Research goals

Reasoning about action in robots,
Logic Summer School
Anything that makes sense can be subjected to logical analysis.
In the past, logic has been applied mainly to subject matter that does not depart too radically from the sort of examples found in logic textbooks: static, precise, clearly defined, sanitised. Part of our aim is to take logic out of its "comfort zone", making it confront realistic data and theories. It is possible to deal rationally with vague descriptions, for example, and logic should allow for such reasoning. It should not give up in the face of inconsistency either, for reasoning is needed with theories that have been assembled from parts which conflict with each other. It should be robust enough to cope where the data are changing faster than long chains of inference can be made. Logic needs to be pushed to confront situations which are too complex and generally too messy for easy analysis.
In order to make a difference, logic must be implemented.

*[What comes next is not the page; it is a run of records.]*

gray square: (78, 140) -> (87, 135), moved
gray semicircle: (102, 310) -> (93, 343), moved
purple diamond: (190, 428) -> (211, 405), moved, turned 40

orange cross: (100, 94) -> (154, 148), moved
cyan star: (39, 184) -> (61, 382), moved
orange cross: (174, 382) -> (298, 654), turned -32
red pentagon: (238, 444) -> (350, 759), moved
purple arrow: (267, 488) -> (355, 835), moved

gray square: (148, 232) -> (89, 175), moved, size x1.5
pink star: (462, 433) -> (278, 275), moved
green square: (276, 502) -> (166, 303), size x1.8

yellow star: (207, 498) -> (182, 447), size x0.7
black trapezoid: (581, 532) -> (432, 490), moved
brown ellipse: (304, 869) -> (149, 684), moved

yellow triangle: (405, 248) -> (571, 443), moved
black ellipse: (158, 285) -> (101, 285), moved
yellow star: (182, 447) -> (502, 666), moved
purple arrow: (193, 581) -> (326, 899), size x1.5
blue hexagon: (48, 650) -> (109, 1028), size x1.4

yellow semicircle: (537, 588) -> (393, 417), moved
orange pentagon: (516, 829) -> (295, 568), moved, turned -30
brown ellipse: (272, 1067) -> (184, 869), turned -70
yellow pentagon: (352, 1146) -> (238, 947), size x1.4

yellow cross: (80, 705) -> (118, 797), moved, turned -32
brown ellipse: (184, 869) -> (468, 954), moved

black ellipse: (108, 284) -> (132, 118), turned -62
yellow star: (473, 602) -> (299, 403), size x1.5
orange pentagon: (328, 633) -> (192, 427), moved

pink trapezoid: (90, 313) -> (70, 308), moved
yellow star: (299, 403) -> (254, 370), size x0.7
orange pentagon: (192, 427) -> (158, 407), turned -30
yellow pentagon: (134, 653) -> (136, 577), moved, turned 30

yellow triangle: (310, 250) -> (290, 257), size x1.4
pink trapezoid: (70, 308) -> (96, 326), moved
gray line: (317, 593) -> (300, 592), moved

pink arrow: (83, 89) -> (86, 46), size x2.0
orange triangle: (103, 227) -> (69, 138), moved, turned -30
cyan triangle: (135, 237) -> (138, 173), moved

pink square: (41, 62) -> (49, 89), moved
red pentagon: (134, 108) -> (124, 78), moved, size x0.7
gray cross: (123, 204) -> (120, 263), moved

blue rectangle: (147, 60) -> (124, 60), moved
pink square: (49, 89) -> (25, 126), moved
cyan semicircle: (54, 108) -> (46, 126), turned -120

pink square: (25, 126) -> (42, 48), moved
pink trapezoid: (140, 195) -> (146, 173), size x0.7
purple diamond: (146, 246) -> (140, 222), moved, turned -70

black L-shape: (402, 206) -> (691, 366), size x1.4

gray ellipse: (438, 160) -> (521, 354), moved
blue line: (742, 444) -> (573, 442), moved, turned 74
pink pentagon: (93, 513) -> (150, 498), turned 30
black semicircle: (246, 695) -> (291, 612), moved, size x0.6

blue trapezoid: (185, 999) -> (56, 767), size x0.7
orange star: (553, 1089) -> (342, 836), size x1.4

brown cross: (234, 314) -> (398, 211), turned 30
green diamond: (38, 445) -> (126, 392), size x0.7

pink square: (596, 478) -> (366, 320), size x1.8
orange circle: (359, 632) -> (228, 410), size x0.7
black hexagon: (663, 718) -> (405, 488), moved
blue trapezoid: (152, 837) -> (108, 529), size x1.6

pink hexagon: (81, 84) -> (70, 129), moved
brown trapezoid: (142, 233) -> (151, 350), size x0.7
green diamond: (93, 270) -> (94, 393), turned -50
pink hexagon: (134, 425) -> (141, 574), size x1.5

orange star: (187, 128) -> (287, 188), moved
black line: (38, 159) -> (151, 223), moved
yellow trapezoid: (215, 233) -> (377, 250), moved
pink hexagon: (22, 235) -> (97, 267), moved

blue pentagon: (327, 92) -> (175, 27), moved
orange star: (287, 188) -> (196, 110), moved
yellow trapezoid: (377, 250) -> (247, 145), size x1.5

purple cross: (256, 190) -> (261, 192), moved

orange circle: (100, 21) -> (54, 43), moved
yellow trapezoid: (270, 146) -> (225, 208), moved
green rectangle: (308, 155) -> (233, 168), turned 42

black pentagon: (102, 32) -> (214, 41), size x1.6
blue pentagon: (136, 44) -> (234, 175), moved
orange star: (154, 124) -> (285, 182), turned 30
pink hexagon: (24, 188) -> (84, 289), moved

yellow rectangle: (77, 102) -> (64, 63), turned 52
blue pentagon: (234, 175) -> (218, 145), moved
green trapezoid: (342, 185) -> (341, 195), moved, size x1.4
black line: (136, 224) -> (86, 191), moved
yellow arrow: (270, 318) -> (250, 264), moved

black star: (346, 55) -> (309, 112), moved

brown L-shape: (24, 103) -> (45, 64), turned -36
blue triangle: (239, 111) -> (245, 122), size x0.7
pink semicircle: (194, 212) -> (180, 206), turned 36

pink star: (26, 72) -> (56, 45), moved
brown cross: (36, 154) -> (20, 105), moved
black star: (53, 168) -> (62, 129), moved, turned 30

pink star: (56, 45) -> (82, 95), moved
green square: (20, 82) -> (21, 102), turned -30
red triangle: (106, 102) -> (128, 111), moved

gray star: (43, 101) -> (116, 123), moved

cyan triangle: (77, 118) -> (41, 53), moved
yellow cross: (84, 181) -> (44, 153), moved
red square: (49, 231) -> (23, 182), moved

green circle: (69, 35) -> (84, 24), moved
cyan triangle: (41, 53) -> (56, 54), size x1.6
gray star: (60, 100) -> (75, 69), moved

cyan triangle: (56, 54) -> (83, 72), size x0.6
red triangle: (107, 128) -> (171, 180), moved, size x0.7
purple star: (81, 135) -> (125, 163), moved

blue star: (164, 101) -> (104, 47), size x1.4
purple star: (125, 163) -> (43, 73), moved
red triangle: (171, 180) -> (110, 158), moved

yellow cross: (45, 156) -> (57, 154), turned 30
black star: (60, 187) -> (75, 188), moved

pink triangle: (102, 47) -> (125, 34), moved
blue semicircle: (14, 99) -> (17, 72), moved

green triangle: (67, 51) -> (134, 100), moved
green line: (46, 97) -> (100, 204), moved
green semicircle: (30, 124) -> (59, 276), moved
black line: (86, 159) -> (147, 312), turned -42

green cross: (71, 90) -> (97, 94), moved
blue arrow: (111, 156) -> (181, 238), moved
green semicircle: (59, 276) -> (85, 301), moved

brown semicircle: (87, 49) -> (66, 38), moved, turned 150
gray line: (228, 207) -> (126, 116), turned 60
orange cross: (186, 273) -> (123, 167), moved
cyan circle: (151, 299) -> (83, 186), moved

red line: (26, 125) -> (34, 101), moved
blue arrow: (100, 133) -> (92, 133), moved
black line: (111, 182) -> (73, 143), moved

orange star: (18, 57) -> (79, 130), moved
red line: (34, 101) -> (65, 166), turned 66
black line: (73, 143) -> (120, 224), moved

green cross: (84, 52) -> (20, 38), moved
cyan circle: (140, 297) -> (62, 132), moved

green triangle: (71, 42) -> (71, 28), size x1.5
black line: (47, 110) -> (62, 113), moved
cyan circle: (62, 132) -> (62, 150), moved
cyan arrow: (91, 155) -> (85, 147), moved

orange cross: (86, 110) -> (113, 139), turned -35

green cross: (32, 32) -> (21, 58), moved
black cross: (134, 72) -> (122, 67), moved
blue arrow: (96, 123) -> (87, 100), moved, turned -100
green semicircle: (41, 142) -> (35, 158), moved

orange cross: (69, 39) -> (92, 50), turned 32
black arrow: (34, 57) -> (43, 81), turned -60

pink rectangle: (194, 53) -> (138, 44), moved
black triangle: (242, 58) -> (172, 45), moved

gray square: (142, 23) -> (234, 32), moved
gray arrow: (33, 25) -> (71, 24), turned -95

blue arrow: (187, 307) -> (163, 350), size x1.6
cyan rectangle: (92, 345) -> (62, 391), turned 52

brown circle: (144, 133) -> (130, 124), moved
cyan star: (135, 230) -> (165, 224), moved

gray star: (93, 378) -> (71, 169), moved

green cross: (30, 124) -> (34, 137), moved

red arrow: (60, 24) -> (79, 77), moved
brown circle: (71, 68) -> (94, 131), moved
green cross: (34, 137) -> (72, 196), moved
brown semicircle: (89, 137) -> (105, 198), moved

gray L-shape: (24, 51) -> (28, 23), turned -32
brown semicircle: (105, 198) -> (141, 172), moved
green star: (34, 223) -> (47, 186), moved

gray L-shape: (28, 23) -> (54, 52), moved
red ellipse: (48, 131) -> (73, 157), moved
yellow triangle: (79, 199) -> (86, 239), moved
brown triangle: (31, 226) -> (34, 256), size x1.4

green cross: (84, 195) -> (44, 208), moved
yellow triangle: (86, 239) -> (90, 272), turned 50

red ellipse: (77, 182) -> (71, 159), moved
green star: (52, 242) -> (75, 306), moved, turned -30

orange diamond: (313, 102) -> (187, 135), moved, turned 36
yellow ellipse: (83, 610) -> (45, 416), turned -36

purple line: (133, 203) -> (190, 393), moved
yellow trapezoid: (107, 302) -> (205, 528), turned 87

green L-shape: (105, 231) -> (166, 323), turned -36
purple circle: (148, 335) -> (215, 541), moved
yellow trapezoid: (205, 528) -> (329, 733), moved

Our research into algorithms for logical deduction spans both classical and non-classical logics. It also includes propositional proof search and satisfiability testing, first order theorem proving, and higher order user-guided reasoning. Our implemented systems rank among the world's best, as attested by their performance in competitions over a number of years, but we are more interested in pioneering new concepts in automated reasoning than in squeezing more inferences per second out of the well-worn ones. We believe that the potential for mechanised reasoning is far greater than its role in current practice, and set ourselves to help lead the movement towards computer-assisted rationality.
Logic is not an island.
The Logic and Computation group actively seeks collaboration with researchers in other disciplines who may benefit from our skills or our tools. For example, in NICTA our heaviest contributions are to two very ambitious projects, L4 Verified and the G12 Constraint Programming Platform, both of which not only push the boundaries of applied logic but also involve collaboration between multiple research programs and cross the boundaries between laboratories. It should be normal that any computing research project has a logician on the team.